* [Task description]:
Skip every image and restate the data word for word.

* [Records to process]:
※ ※ ※
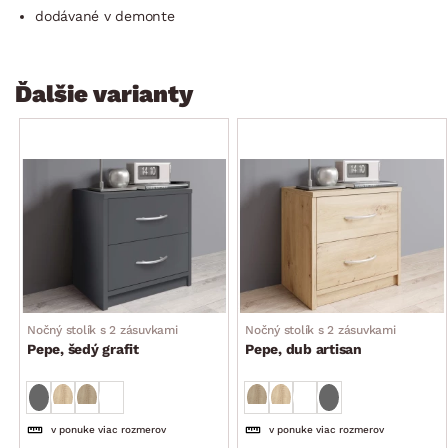
dodávané v demonte
Ďalšie varianty
Nočný stolík s 2 zásuvkami
Nočný stolík s 2 zásuvkami
Pepe, šedý grafit
Pepe, dub artisan
v ponuke viac rozmerov
v ponuke viac rozmerov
※ ※ ※
* [Answer below]:
dodávané v demonte
Ďalšie varianty
Nočný stolík s 2 zásuvkami
Nočný stolík s 2 zásuvkami
Pepe, šedý grafit
Pepe, dub artisan
v ponuke viac rozmerov
v ponuke viac rozmerov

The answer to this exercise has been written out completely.